Todo el mundo ha fastidiado un pollo frito crujiente por fiarlo todo al aceite caliente. El rebozado se despega, queda blando y el pollo suelta agua. Lo sé porque me ha pasado más veces de las que me gusta admitir.
El error no está en la sartén ni en el termómetro. Está en la mezcla, y ahí es donde entra un truco que Jordi Cruz explicó con la naturalidad de quien ha corregido cientos de frituras fallidas.
Jordi Cruz, chef con cuatro estrellas Michelin entre AbaC y Angle, compartió el método junto a la cocinera María Lo. No es una receta de pollo frito al uso, sino una adaptación del karaage japonés, famoso por su textura crujiente y su interior jugoso.
La clave no es una fritura agresiva ni un aceite de lujo. Es tratar el pollo con una doble textura de harinas que cambia el resultado desde el primer bocado.
El almidón de patata se alía con la harina de trigo a partes iguales. El resultado es un rebozado más uniforme, que cruje mejor y aguanta más tiempo sin reblandecerse.
¿Y el vinagre? No se nota al paladar, pero cambia la química del rebozado. Con 50 ml de vinagre se consigue una tempura más ligera y un dorado más parejo.
La diferencia entre un pollo frito mediocre y uno memorable no está en freír más fuerte, sino en preparar la mezcla con paciencia.
El secreto del éxito
- Mezcla dual de harinas: almidón de patata y harina de trigo a partes iguales. Así el rebozado queda más uniforme y crujiente.
- Vinagre y especias: 50 ml de vinagre, curry japonés, pimentón ahumado, ajo en polvo y levadura química afinando la tempura.
- Reposo en nevera: al menos dos horas con el pollo sumergido en la mezcla líquida. Ese tiempo fija el rebozado antes de freír.
Ingredientes
- 8 contramuslos de pollo deshuesados (unos 800 g)
- 100 g de almidón de patata
- 100 g de harina de trigo blanca
- 50 ml de vinagre
- 1 cucharadita de curry japonés en polvo
- 1 cucharadita de pimentón ahumado
- 1 cucharadita de ajo en polvo
- 1 cucharadita de sal
- 1/2 cucharadita de levadura química
- 150-200 ml de agua muy fría
- Aceite de oliva suave o girasol para freír
Paso a paso
Mezcla en un bol amplio el almidón, la harina, las especias y la levadura. Añade el agua muy fría poco a poco hasta obtener una textura líquida que no sea pastosa: debe cubrir el pollo sin escurrirse como un caldo. Incorpora el vinagre y remueve.
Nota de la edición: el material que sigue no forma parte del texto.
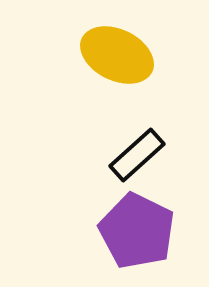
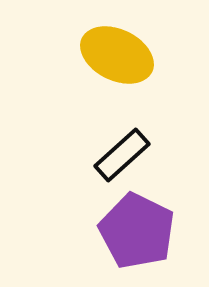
black rectangle: moved 15 px left
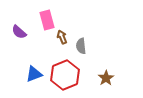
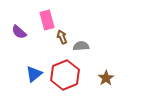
gray semicircle: rotated 91 degrees clockwise
blue triangle: rotated 18 degrees counterclockwise
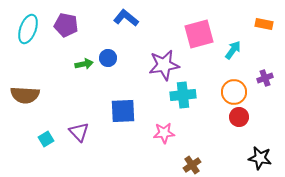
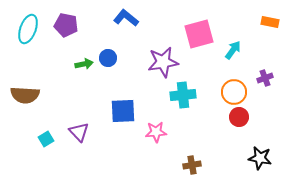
orange rectangle: moved 6 px right, 2 px up
purple star: moved 1 px left, 3 px up
pink star: moved 8 px left, 1 px up
brown cross: rotated 24 degrees clockwise
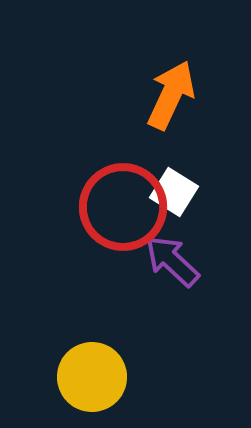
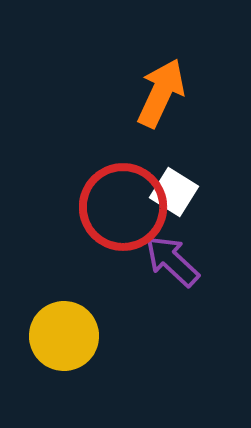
orange arrow: moved 10 px left, 2 px up
yellow circle: moved 28 px left, 41 px up
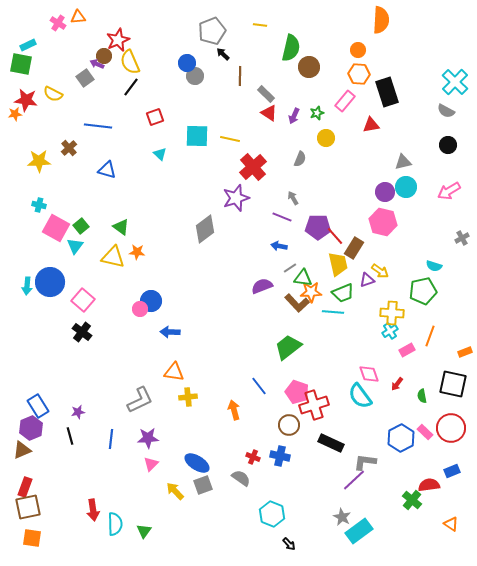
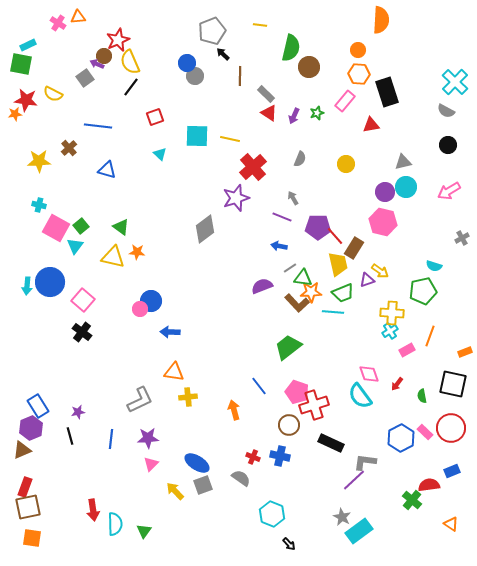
yellow circle at (326, 138): moved 20 px right, 26 px down
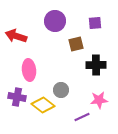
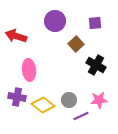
brown square: rotated 28 degrees counterclockwise
black cross: rotated 30 degrees clockwise
gray circle: moved 8 px right, 10 px down
purple line: moved 1 px left, 1 px up
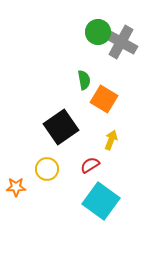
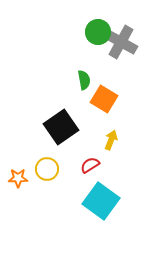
orange star: moved 2 px right, 9 px up
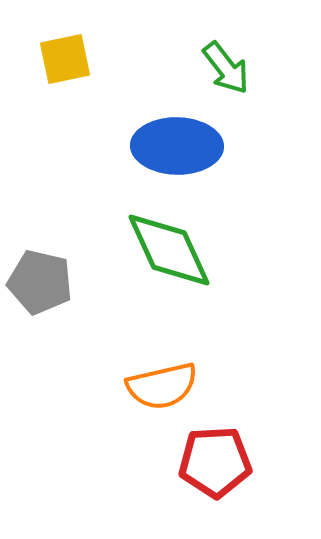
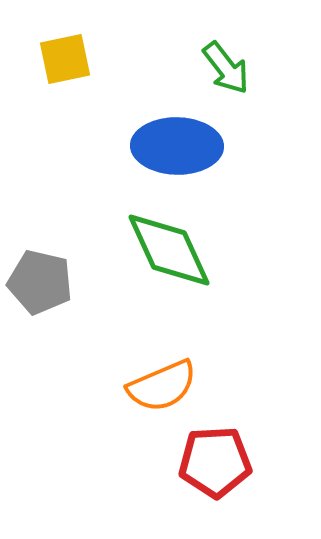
orange semicircle: rotated 10 degrees counterclockwise
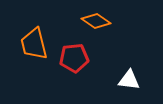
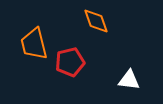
orange diamond: rotated 36 degrees clockwise
red pentagon: moved 4 px left, 4 px down; rotated 8 degrees counterclockwise
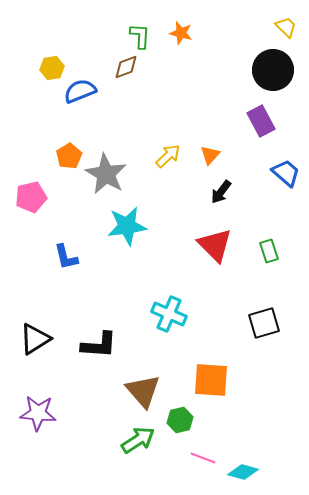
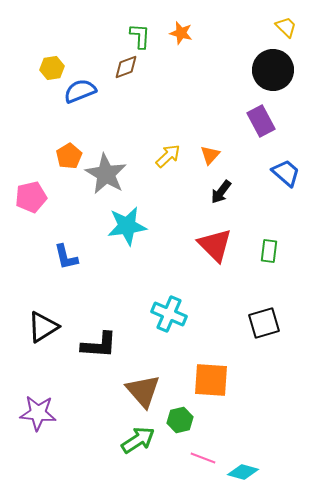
green rectangle: rotated 25 degrees clockwise
black triangle: moved 8 px right, 12 px up
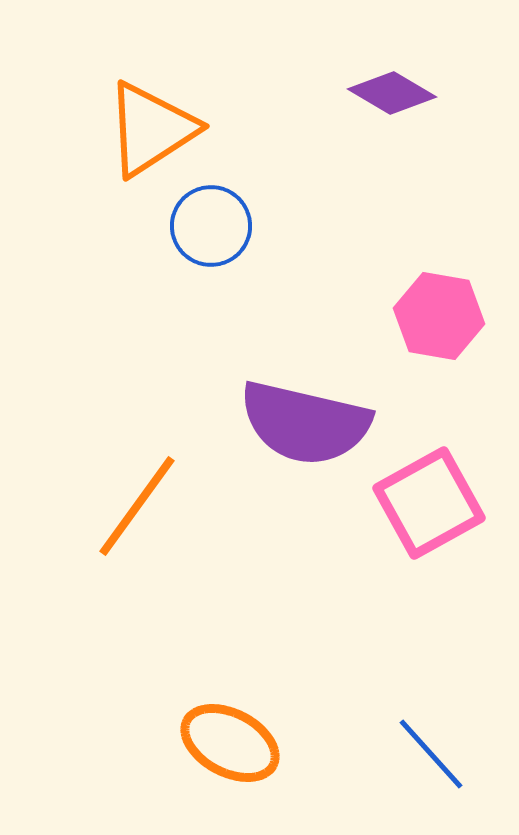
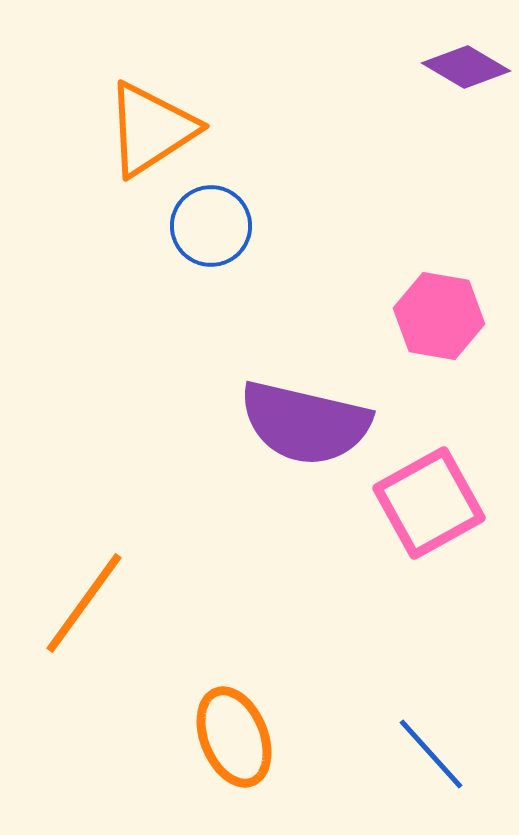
purple diamond: moved 74 px right, 26 px up
orange line: moved 53 px left, 97 px down
orange ellipse: moved 4 px right, 6 px up; rotated 40 degrees clockwise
Introduce los contramuslos deshuesados en la mezcla y tápalos. Reserva el bol en la nevera durante al menos dos horas; ese frío ayuda a que la tempura se adhiera mejor y el pollo no pierda jugosidad al freír.
Pasado ese tiempo, saca el bol y escurre cada pieza ligeramente. Pásalas por la mezcla de harinas reservada al principio —solo harina seca, sin líquido— y sacude el exceso.
Fríe en aceite caliente a 170-175 ºC hasta que el rebozado quede dorado y crujiente. Hazlo por tandas para no bajar la temperatura del aceite. Escurre sobre papel absorbente y deja reposar un par de minutos antes de servir.
Variaciones y maridaje
Para una versión picante, sube la cantidad de pimentón ahumado o añade media cucharadita de cayena. Con este pollo frito funciona muy bien una cerveza lager fría o un vino blanco con acidez, como un albariño joven.
Si prefieres la freidora de aire, pulveriza las piezas con un poco de aceite y cocínalas a 200 ºC durante 12-14 minutos, dándoles la vuelta a la mitad. No quedará tan crujiente como la fritura, pero se acerca bastante.
Puedes conservar el pollo frito en la nevera dos días y recalentarlo en el horno a 180 ºC durante 5-6 minutos para devolverle parte del crujiente. El microondas lo reblandece: evítalo.